- Opening Delimiter -

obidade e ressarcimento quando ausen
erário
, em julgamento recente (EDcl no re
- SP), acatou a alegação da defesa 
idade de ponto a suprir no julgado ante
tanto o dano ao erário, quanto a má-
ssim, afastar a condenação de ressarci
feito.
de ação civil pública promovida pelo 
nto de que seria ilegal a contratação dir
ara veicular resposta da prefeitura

- Closing Delimiter -
- Opening Delimiter -

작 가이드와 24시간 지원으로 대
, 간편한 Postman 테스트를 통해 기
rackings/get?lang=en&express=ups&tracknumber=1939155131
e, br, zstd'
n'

- Closing Delimiter -

▶ _Task statement_: Your task is to copy every line in the entries that holds the string "erário".

▶ _Solution_:
erário
tanto o dano ao erário, quanto a má-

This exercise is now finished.